Georges-Louis Bouchez avait attendu le dernier moment et, dans une volonté de médiatisation, avait donné rendez-vous sur les réseaux sociaux "entre 9h et 9h30" ce jeudi pour découvrir le casting ministériel du MR. Outre la désignation de Sophie Wilmès, David Clarinval et Mathieu Michel au fédéral, il était question de remplacer Valérie De Bue par Denis Ducarme au gouvernement wallon. Sitôt annoncé, ce changement dans l'exécutif wallon a fait réagir les observateurs avertis, car il enfreignait un décret de 2019 qui impose au moins un tiers de femmes dans le gouvernement régional.

En effet, le compte n'y était plus puisque le gouvernement n'aurait plus compté que deux femmes - Céline Tellier (Ecolo) et Christie Morreale (PS) - sur huit ministres. "Le choix du MR est machiste et surtout illégal", a rapidement pointé le chef de groupe du cdH au Parlement de Wallonie, François Desquesnes. "La décision de dégommer Valérie De Bue pour la remplacer par Denis Ducarme ne cadre pas avec le droit wallon", a-t-il ajouté.

Maxime Prévot, le président du CDH, a lui aussi signalé la bourde de son confrère libéral. "Sauf à me tromper, le casting du MR ne respecterait pas le décret ! Il faut un tiers de femmes au minimum au gouvernement wallon ! Valérie De Bue ne peut donc pas être remplacée par un homme... Allô gouvernance ?", a interpellé le Namurois.
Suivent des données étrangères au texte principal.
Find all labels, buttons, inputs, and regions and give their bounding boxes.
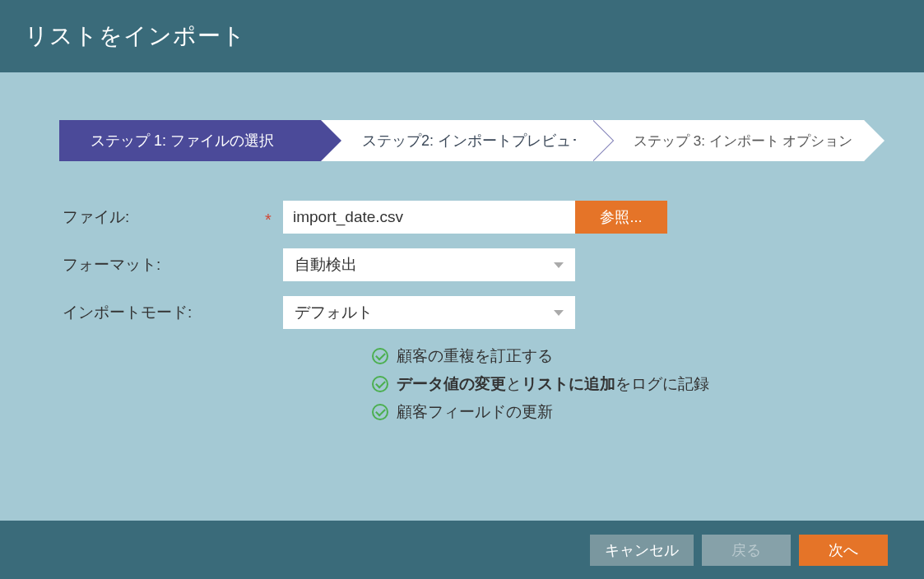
step-2-import-preview[interactable]: ステップ2: インポートプレビュ･ [321, 120, 592, 161]
file-input[interactable] [283, 201, 575, 234]
bold-text: リストに追加 [522, 375, 615, 392]
option-update-fields: 顧客フィールドの更新 [372, 401, 865, 423]
dialog-header: リストをインポート [0, 0, 924, 72]
chevron-down-icon [554, 310, 564, 316]
wizard-steps: ステップ 1: ファイルの選択 ステップ2: インポートプレビュ･ ステップ 3… [59, 120, 865, 161]
bold-text: データ値の変更 [397, 375, 506, 392]
dialog-footer: キャンセル 戻る 次へ [0, 521, 924, 579]
browse-button[interactable]: 参照... [575, 201, 667, 234]
option-text: データ値の変更とリストに追加をログに記録 [397, 373, 709, 395]
format-value: 自動検出 [295, 254, 357, 276]
dialog-body: ステップ 1: ファイルの選択 ステップ2: インポートプレビュ･ ステップ 3… [0, 72, 924, 521]
cancel-button[interactable]: キャンセル [590, 535, 694, 566]
format-label: フォーマット: [59, 254, 265, 276]
mode-label: インポートモード: [59, 302, 265, 323]
check-icon [372, 348, 388, 364]
option-log-changes: データ値の変更とリストに追加をログに記録 [372, 373, 865, 395]
check-icon [372, 376, 388, 392]
back-button: 戻る [702, 535, 791, 566]
step-3-label: ステップ 3: インポート オプション [634, 132, 852, 151]
format-row: フォーマット: 自動検出 [59, 248, 865, 281]
required-icon: * [265, 206, 283, 228]
format-select[interactable]: 自動検出 [283, 248, 575, 281]
step-1-label: ステップ 1: ファイルの選択 [91, 131, 274, 151]
chevron-down-icon [554, 262, 564, 268]
step-2-label: ステップ2: インポートプレビュ･ [362, 131, 578, 151]
mode-value: デフォルト [295, 302, 373, 323]
mode-select[interactable]: デフォルト [283, 296, 575, 329]
option-dedupe: 顧客の重複を訂正する [372, 345, 865, 367]
step-1-file-select[interactable]: ステップ 1: ファイルの選択 [59, 120, 321, 161]
mode-row: インポートモード: デフォルト [59, 296, 865, 329]
file-row: ファイル: * 参照... [59, 201, 865, 234]
check-icon [372, 404, 388, 420]
file-label: ファイル: [59, 206, 265, 228]
next-button[interactable]: 次へ [799, 535, 888, 566]
dialog-title: リストをインポート [25, 21, 246, 52]
option-text: 顧客フィールドの更新 [397, 401, 553, 423]
step-3-import-options[interactable]: ステップ 3: インポート オプション [592, 120, 865, 161]
option-text: 顧客の重複を訂正する [397, 345, 553, 367]
mode-options: 顧客の重複を訂正する データ値の変更とリストに追加をログに記録 顧客フィールドの… [372, 345, 865, 423]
Quant au greffier du Parlement wallon, gardien de la réglementation, il a rappelé que les candidatures des ministres potentiels sont examinées d'un point de vue légal et que, depuis mai 2019, il existe bel et bien une condition supplémentaire liée à une représentativité d'au moins un tiers de femmes et d'hommes au sein de l'exécutif. "Pour l'instant, nous n'avons encore reçu aucune candidature officielle. Mais s'il y a un souci de représentativité, le décret spécial règle le problème en rendant irrecevable la candidature", a-t-il expliqué.

Contraint et forcé, Georges-Louis Bouchez a donc dû revenir sur ses choix. Selon nos informations, Valérie de Bue serait finalement maintenue au gouvernement régional et Denis Ducarme deviendrait chef de groupe à la Chambre. Ces décisions doivent encore être officialisées par la présidence du parti.

Une 2e bourde

La RTBF souligne également une potentielle deuxième erreur de Georges-Louis Bouchez concernant, cette fois-ci, la nomination David Clarinval comme ministre des Affaires institutionnelles. Les réformes institutionnelles doivent être gérées par un vice-Premier ministre et ce n'est pas le cas de David Clarinval puisque c'est Sophie Wilmès qui endosse ce rôle pour le MR.